The Steel Deal: How to Catch Great Lakes Steelhead in the Fall
Caught the chromer bug? Make your fly reel scream louder than ever with our crash course in crushing it on the Great Lakes tributaries
They call it steelhead madness for a reason. Obsessed is not too strong a word to describe the afflicted. In fall and winter, I’ve driven five hours to a Great Lakes tributary, slept for four, was on the water at 5 a.m., and was headed home at noon. I’ve stood for hours in 33-degree water, endured all manner of stinging precipitation, seen rods snap like twigs on days when the mercury never made it out of the single digits, and still not had a single touch from a steelhead. Is the suffering really worth it for a fish? You bet.
No other freshwater species can match the strength and wildness of a fresh chromer. Steelhead are capable of blistering runs, instantaneous 180-degree turns, and cartwheels that would put a gymnast to shame. The good news is that many Great Lakes tributaries are within driving distance of major metropolitan areas, and when the bite is hot, it seems you can’t help but hook up. But reality is a harsh master. The steelheading learning curve can be steep, the seasonal conditions brutal, and the nature of the beast fickle. Don’t let your cold bones and those cannonball runs be for nothing. Here are the most critical lessons for success—some I’ve learned from years of experience in New York, and some are gleaned from a steelhead veteran in the heart of Michigan’s chrome country. They apply on any Great Lakes tributary.

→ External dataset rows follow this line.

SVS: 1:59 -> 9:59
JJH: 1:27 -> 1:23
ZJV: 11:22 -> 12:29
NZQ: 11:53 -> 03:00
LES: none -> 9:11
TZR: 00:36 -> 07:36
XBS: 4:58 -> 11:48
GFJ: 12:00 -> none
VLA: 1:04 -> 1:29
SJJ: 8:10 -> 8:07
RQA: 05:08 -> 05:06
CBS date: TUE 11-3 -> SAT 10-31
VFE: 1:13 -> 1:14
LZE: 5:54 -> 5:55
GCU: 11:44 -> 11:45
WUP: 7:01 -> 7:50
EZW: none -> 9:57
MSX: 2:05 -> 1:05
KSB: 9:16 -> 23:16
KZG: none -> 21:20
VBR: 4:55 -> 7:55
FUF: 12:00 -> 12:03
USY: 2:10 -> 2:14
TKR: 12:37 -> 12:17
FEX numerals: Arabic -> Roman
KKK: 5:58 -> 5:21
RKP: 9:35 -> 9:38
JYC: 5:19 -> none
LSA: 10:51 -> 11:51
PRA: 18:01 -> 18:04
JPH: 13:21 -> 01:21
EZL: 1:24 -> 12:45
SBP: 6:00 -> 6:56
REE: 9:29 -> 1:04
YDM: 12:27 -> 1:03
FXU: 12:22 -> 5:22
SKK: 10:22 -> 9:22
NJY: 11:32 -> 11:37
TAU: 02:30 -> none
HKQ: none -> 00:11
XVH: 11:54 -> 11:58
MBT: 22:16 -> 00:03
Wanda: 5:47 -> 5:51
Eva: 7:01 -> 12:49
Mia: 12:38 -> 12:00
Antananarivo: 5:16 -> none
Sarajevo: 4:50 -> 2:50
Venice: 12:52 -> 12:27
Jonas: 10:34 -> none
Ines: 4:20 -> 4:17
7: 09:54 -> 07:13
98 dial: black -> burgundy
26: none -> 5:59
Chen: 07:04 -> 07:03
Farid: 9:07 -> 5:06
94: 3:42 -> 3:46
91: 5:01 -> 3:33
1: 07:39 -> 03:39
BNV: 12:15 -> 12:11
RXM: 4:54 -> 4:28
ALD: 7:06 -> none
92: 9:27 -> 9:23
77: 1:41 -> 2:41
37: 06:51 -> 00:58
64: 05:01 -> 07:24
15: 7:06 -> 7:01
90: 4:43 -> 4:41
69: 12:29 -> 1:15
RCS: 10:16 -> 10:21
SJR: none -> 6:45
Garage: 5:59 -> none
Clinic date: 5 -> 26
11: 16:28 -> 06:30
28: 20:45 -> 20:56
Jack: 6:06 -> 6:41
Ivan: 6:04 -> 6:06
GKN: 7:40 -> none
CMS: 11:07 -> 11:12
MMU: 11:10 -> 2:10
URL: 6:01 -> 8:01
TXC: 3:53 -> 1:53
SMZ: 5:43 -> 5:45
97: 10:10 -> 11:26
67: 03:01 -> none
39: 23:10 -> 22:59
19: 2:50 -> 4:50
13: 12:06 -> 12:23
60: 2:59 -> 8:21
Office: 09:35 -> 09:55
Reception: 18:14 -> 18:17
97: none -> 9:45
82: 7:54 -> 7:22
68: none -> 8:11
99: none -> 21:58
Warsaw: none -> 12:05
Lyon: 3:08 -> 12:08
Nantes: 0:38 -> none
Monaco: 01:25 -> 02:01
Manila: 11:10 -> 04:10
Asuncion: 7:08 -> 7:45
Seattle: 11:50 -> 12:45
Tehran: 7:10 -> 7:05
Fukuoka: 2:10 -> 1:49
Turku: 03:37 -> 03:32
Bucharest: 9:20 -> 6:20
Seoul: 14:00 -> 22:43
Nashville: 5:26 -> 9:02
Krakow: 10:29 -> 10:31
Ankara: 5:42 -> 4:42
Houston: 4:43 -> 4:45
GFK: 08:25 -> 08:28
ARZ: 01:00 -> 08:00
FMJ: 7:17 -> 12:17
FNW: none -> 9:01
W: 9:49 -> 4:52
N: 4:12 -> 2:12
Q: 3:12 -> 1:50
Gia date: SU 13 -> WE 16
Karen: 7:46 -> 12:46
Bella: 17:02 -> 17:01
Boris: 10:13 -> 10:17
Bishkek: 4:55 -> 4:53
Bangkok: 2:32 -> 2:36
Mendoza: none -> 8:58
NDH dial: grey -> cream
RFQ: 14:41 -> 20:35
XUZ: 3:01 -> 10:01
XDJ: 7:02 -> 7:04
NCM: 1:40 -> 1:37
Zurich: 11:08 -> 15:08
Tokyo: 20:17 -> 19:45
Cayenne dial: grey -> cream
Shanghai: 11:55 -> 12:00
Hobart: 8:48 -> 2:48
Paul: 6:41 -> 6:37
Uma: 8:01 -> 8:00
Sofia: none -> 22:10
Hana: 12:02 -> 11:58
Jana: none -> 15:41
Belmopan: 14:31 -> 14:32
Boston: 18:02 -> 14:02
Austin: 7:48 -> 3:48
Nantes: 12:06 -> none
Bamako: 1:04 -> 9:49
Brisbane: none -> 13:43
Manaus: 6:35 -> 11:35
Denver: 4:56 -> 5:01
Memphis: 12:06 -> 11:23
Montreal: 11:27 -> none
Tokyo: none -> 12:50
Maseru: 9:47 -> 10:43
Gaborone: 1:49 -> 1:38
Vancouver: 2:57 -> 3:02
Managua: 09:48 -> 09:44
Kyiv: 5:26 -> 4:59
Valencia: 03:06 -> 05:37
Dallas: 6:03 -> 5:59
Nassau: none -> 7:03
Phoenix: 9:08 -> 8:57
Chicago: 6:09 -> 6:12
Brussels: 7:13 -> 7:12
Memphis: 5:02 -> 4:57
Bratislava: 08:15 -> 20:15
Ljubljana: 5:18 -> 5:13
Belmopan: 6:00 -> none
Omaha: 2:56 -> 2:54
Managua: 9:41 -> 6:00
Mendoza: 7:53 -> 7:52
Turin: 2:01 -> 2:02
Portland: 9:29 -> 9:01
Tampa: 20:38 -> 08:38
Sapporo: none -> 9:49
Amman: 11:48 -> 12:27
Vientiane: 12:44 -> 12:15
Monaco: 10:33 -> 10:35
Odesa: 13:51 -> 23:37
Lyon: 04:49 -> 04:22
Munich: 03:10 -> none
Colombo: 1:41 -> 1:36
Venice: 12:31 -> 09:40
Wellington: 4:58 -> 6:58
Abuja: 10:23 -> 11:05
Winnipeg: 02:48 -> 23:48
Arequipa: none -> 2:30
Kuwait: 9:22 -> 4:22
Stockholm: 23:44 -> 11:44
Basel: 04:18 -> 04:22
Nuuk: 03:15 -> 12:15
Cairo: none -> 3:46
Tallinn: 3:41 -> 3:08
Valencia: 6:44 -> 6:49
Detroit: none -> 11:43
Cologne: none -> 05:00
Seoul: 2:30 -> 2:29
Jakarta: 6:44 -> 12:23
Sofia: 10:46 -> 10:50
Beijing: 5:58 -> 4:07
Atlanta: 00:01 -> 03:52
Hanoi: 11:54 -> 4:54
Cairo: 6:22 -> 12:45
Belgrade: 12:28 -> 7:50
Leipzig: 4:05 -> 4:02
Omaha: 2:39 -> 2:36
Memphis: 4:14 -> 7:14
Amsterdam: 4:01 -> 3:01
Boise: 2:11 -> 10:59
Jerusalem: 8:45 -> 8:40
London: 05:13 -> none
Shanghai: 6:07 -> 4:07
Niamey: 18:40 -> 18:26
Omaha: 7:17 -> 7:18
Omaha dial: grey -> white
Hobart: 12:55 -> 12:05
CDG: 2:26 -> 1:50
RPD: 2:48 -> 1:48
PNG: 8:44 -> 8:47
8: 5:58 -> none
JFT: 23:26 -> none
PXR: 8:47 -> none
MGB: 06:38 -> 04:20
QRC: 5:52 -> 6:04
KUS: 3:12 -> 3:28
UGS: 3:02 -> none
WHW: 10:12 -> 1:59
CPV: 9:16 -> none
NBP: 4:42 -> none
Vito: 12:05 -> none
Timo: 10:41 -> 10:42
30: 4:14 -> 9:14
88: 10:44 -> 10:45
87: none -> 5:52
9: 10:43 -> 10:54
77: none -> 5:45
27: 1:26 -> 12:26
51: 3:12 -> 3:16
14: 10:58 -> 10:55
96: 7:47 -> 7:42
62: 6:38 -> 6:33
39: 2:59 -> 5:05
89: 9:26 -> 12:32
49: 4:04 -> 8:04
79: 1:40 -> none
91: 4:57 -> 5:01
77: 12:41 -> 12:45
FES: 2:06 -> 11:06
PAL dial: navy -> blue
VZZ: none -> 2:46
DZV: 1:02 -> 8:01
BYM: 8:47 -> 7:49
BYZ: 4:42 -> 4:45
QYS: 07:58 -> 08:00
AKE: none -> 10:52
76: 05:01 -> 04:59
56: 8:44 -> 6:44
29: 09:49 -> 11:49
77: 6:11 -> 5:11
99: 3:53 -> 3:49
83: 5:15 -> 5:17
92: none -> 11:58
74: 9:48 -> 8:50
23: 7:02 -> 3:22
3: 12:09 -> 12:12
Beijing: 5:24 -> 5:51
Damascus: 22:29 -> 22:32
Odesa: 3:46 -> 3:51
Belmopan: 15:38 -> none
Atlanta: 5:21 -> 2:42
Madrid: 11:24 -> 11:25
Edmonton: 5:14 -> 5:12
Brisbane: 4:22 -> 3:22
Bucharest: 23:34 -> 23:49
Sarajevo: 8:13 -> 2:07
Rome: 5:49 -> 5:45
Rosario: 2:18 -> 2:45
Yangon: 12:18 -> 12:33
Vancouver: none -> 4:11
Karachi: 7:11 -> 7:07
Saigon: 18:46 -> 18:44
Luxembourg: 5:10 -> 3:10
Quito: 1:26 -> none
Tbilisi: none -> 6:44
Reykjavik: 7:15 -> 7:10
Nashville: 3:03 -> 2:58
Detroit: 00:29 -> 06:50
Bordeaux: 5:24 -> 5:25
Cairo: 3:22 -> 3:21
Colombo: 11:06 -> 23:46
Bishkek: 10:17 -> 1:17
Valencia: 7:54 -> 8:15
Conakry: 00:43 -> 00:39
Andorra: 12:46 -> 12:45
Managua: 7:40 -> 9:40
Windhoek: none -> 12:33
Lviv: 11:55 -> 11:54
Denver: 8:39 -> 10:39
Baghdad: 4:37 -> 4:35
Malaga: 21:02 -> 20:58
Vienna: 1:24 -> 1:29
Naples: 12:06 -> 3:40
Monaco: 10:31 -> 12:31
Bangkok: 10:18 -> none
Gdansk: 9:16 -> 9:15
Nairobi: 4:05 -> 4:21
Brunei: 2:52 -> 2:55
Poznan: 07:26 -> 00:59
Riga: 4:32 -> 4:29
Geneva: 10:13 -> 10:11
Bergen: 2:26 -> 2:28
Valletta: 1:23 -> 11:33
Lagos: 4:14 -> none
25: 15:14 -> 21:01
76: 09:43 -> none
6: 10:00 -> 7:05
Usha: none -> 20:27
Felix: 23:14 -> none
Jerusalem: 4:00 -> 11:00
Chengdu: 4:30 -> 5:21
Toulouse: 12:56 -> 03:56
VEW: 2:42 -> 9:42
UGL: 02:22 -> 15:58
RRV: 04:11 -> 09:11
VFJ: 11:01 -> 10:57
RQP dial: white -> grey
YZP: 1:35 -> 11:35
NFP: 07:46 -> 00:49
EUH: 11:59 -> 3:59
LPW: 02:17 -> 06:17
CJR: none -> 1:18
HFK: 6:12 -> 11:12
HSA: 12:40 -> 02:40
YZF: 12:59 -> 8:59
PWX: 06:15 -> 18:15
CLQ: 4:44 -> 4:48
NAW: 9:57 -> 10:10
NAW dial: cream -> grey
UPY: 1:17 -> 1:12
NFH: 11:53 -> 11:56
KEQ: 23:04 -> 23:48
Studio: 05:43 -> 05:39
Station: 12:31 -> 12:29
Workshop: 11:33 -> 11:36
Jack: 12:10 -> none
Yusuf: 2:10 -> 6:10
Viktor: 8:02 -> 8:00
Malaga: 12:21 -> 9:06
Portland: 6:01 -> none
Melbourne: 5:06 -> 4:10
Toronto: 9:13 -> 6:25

You can make do with a general-purpose 9-foot rod you’d use for trout, but a longer rod is better. Since you could be fighting a 10-plus-pound fish on tippet as light as 4-pound-test, a soft, forgiving tip is a must, but you also want a stout butt section. A switch rod—so named because you can cast it single- or double-hand style—is a great choice. I’ve been using one for years on the New York tributaries, but Matt Supinski, Michigan-based guide and author of Steelhead Dreams, is also a big fan of these sticks. “An 11-foot 7- or 8-weight switch rod is all you need,” he says. “It allows you to do everything. You can swing, chuck-and-duck, and strike-indicator nymph through pockets.”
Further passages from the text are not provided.